On this basis, in the second part of the project, we thought to use chiral micelles to replace NPs in the real catalytic systems. Micelles, although similar to NPs in their structure, have an empty space instead of a metal core. This difference is an advantage for modular catalysis because of the following:
- they should be able to store the hydrophobic substrate inside the micelle and enhance the interfacial substrate/reagents transfer;
- they should be able to re-assemble dynamically and so release the substrate directly to the chiral and catalytically active surface of the micellar catalyst;
- they should be stable in solution in a wide range of catalyst/micelle ratios, ionic strengths and pH ranges, since vdW forces between micelles are negligible compared to NPs;
- CD measurements can be used to read the chirality transfer information from the catalyst/micelle binary aggregates.

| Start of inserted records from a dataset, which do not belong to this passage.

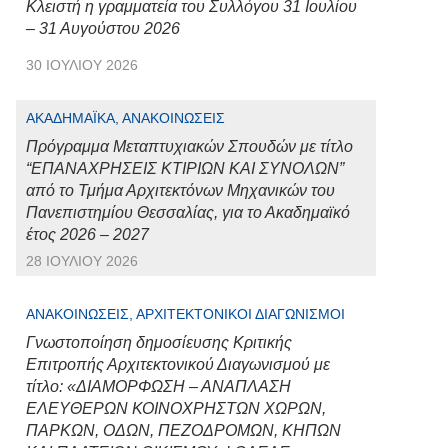
Κλειστή η γραμματεία του Συλλόγου 31 Ιουλίου
– 31 Αυγούστου 2026
30 ΙΟΥΛΊΟΥ 2026
ΑΚΑΔΗΜΑΪΚΆ, ΑΝΑΚΟΙΝΏΣΕΙΣ
Πρόγραμμα Μεταπτυχιακών Σπουδών με τίτλο
“ΕΠΑΝΑΧΡΗΣΕΙΣ ΚΤΙΡΙΩΝ ΚΑΙ ΣΥΝΟΛΩΝ”
από το Τμήμα Αρχιτεκτόνων Μηχανικών του
Πανεπιστημίου Θεσσαλίας, για το Ακαδημαϊκό
έτος 2026 – 2027
28 ΙΟΥΛΊΟΥ 2026
ΑΝΑΚΟΙΝΏΣΕΙΣ, ΑΡΧΙΤΕΚΤΟΝΙΚΟΊ ΔΙΑΓΩΝΙΣΜΟΊ
Γνωστοποίηση δημοσίευσης Κριτικής
Επιτροπής Αρχιτεκτονικού Διαγωνισμού με
τίτλο: «ΔΙΑΜΟΡΦΩΣΗ – ΑΝΑΠΛΑΣΗ
ΕΛΕΥΘΕΡΩΝ ΚΟΙΝΟΧΡΗΣΤΩΝ ΧΩΡΩΝ,
ΠΑΡΚΩΝ, ΟΔΩΝ, ΠΕΖΟΔΡΟΜΩΝ, ΚΗΠΩΝ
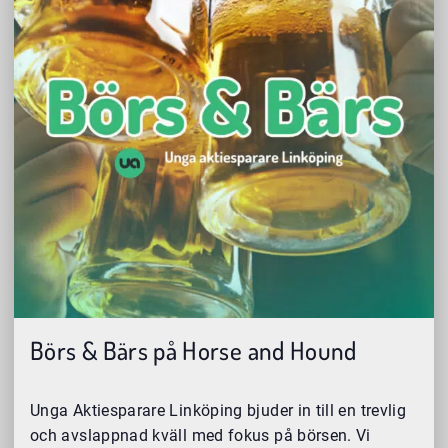
Börs & Bärs på Horse and Hound
Unga Aktiesparare Linköping bjuder in till en trevlig
och avslappnad kväll med fokus på börsen. Vi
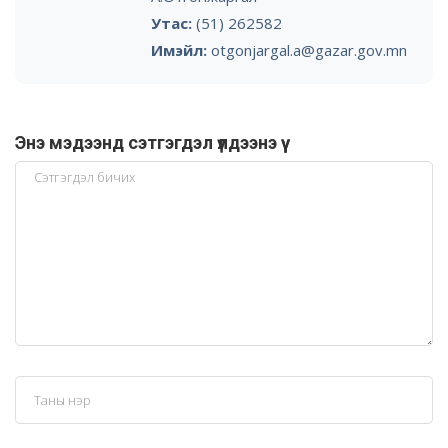
Утас:
(51) 262582
Имэйл:
otgonjargal.a@gazar.gov.mn
Энэ мэдээнд сэтгэгдэл үлдээнэ үү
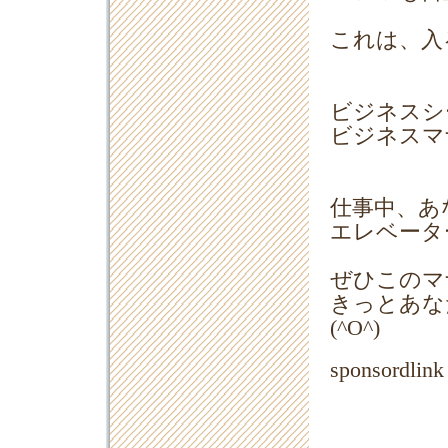
これは、入
ビジネスシ
ビジネスマ
仕事中、あ
エレベータ
ぜひこのマ
きっとあな
(^O^)
sponsordlink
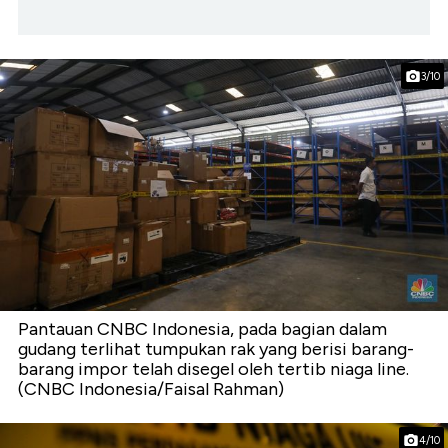
3/10
Pantauan CNBC Indonesia, pada bagian dalam
gudang terlihat tumpukan rak yang berisi barang-
barang impor telah disegel oleh tertib niaga line.
(CNBC Indonesia/Faisal Rahman)
4/10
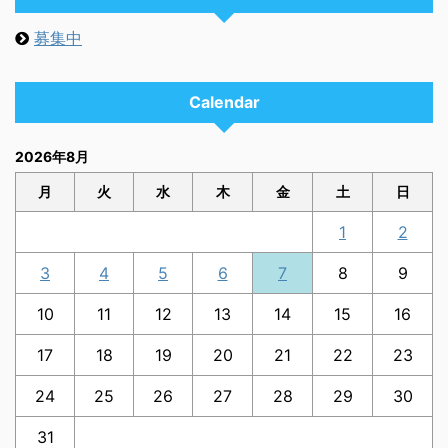
募集中
Calendar
2026年8月
月
火
水
木
金
土
日
1
2
3
4
5
6
7
8
9
10
11
12
13
14
15
16
17
18
19
20
21
22
23
24
25
26
27
28
29
30
31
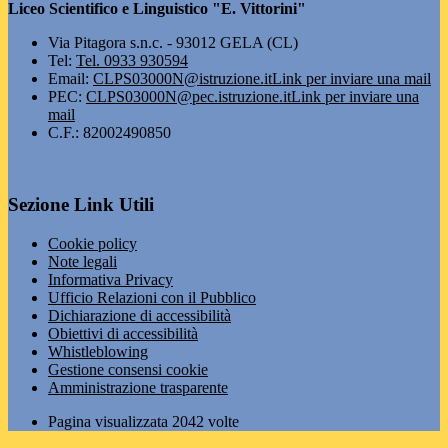
Liceo Scientifico e Linguistico "E. Vittorini"
Via Pitagora s.n.c. - 93012 GELA (CL)
Tel:
Tel. 0933 930594
Email:
CLPS03000N@istruzione.it
Link per inviare una mail
PEC:
CLPS03000N@pec.istruzione.it
Link per inviare una
mail
C.F.: 82002490850
Sezione Link Utili
Cookie policy
Note legali
Informativa Privacy
Ufficio Relazioni con il Pubblico
Dichiarazione di accessibilità
Obiettivi di accessibilità
Whistleblowing
Gestione consensi cookie
Amministrazione trasparente
Pagina visualizzata
2042
volte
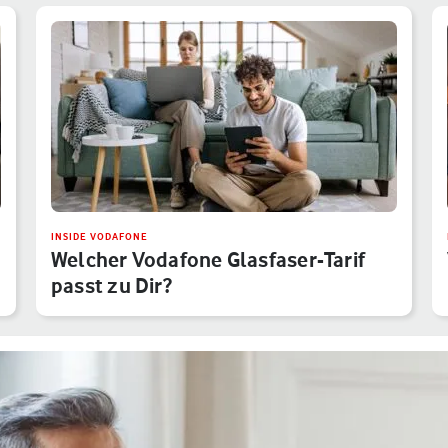
INSIDE VODAFONE
Welcher Vodafone Glasfaser-Tarif
passt zu Dir?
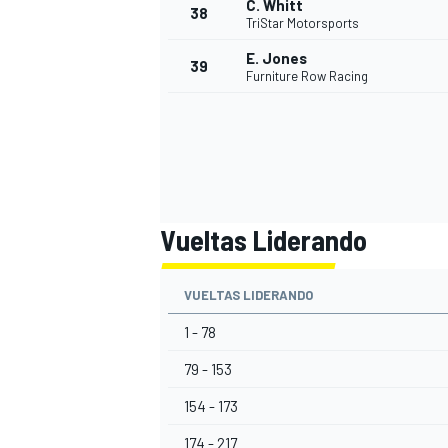
C. Whitt
38
TriStar Motorsports
E. Jones
39
Furniture Row Racing
Vueltas Liderando
VUELTAS LIDERANDO
1 - 78
79 - 153
154 - 173
174 - 217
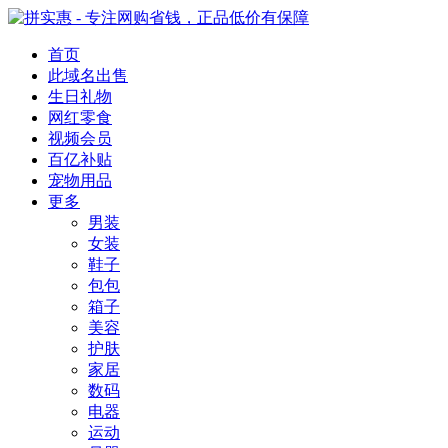
首页
此域名出售
生日礼物
网红零食
视频会员
百亿补贴
宠物用品
更多
男装
女装
鞋子
包包
箱子
美容
护肤
家居
数码
电器
运动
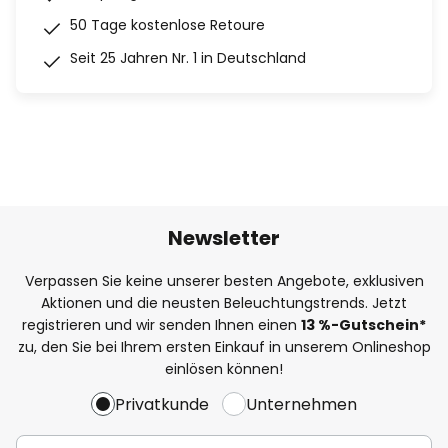
50 Tage kostenlose Retoure
Seit 25 Jahren Nr. 1 in Deutschland
Newsletter
Verpassen Sie keine unserer besten Angebote, exklusiven
Aktionen und die neusten Beleuchtungstrends. Jetzt
registrieren und wir senden Ihnen einen
13
%
-Gutschein*
zu, den Sie bei Ihrem ersten Einkauf in unserem Onlineshop
einlösen können!
Privatkunde
Unternehmen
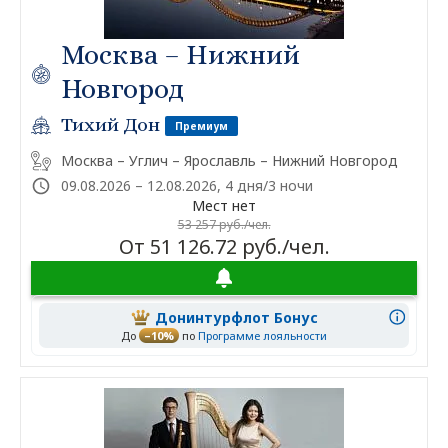
Москва – Нижний
Новгород
Тихий Дон
Премиум
Москва – Углич – Ярославль – Нижний Новгород
09.08.2026 – 12.08.2026, 4 дня/3 ночи
Мест нет
53 257 руб./чел.
От 51 126.72 руб./чел.
Донинтурфлот Бонус
До
–10%
по
Программе лояльности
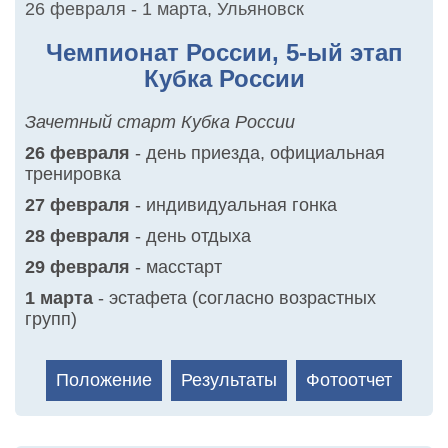
26 февраля - 1 марта
,
Ульяновск
Чемпионат России, 5-ый этап
Кубка России
Зачетный старт Кубка России
26 февраля
- день приезда, официальная
тренировка
27 февраля
- индивидуальная гонка
28 февраля
- день отдыха
29 февраля
- масстарт
1 марта
- эстафета (согласно возрастных
групп)
Положение
Результаты
Фотоотчет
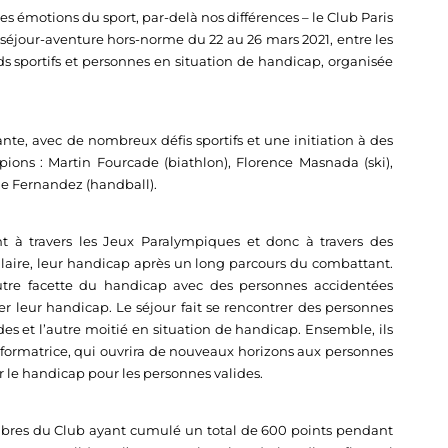
s émotions du sport, par-delà nos différences – le Club Paris
éjour-aventure hors-norme du 22 au 26 mars 2021, entre les
ds sportifs et personnes en situation de handicap, organisée
nte, avec de nombreux défis sportifs et une initiation à des
ns : Martin Fourcade (biathlon), Florence Masnada (ski),
me Fernandez (handball).
t à travers les Jeux Paralympiques et donc à travers des
laire, leur handicap après un long parcours du combattant.
autre facette du handicap avec des personnes accidentées
 leur handicap. Le séjour fait se rencontrer des personnes
ides et l’autre moitié en situation de handicap. Ensemble, ils
nsformatrice, qui ouvrira de nouveaux horizons aux personnes
 le handicap pour les personnes valides.
bres du Club ayant cumulé un total de 600 points pendant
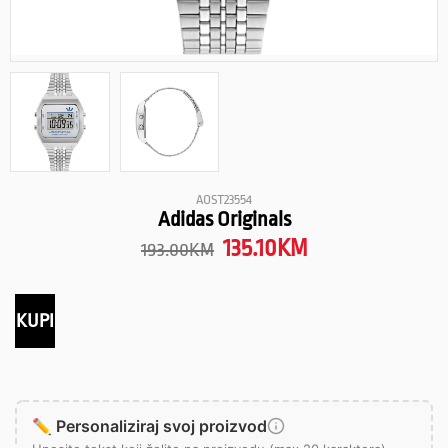
AOST23554
Adidas Originals
135.10
KM
193.00
KM
KUPI
✏️ Personaliziraj svoj proizvod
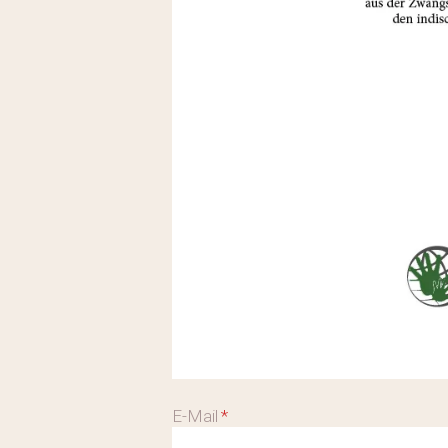
E-Mail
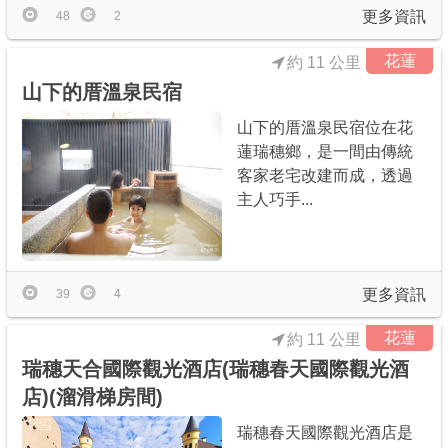
更多資訊
48
2
花蓮
約 11 公里
山下的厝溫泉民宿
山下的厝溫泉民宿位在花
蓮瑞穗鄉，是一間由傳統
客家老宅改建而成，透過
主人巧手...
更多資訊
39
4
花蓮
約 11 公里
瑞穗天合國際觀光酒店(瑞穗春天國際觀光酒
店)(溜滑梯房間)
瑞穗春天國際觀光酒店是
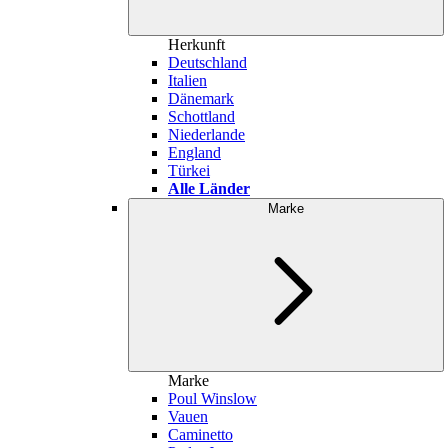
Herkunft
Deutschland
Italien
Dänemark
Schottland
Niederlande
England
Türkei
Alle Länder
Marke
Marke
Poul Winslow
Vauen
Caminetto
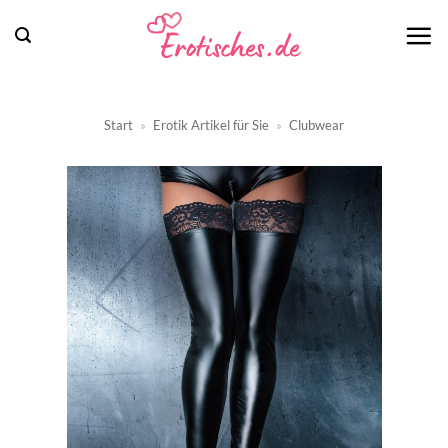
Zum
Inhalt
springen
Start
»
Erotik Artikel für Sie
»
Clubwear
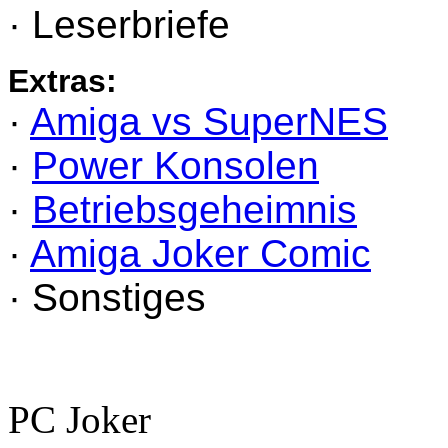
· Leserbriefe
Extras:
·
Amiga vs SuperNES
·
Power Konsolen
·
Betriebsgeheimnis
·
Amiga Joker Comic
· Sonstiges
PC Joker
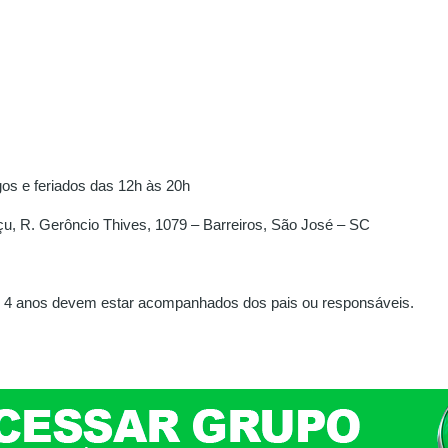
s e feriados das 12h às 20h
u, R. Gerôncio Thives, 1079 – Barreiros, São José – SC
 4 anos devem estar acompanhados dos pais ou responsáveis.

All these advantages make chiral micelles the most promising chiral additives to deliver chirality into an achiral catalyst without affecting its activity. In fact, this is the method used by biological systems working in living organisms. In our preliminary experiments we showed that replacing chiral NPs with chiral micelles gives, indeed, a modular catalyst, which is both active and enantioselective in ATH of Acp in water. Further optimisation is required to enhance the transfer of chirality information inside the binary catalyst-micelle and to improve the degree of chiral induction using a careful design of the micelles' structure. In conclusion, the results obtained so far prove unambiguously that the modular catalysis methodology can be achieved.
Main results
The work done in the project's incoming phase by the researcher has provided the validation for the applicability of the concept of modular catalysis for catalytic processes in water. This methodology provides a realistic approach for preparing binary catalysts in polar and aqueous media, thus moving the major drawback towards the application of modular catalysis to sustainable chemistry. The development of an innovative chemical approach for the design of catalytic systems for asymmetric synthesis is going to contribute to the development of sustainable chemistry, which is of potential interest to industrial applications in fine chemical manufacturing on a large scale, as it suggests an environmentally benign methodology based on the design of a new generation of inexpensive, less time-consuming, less laborious and environmentally friendly asymmetric catalysts.
In the returning phase, the researcher will carry on with the optimisation of chiral micelles to establish the adequate size, choice of auxiliary, etc. in order to increase the activity and chiral induction of the process.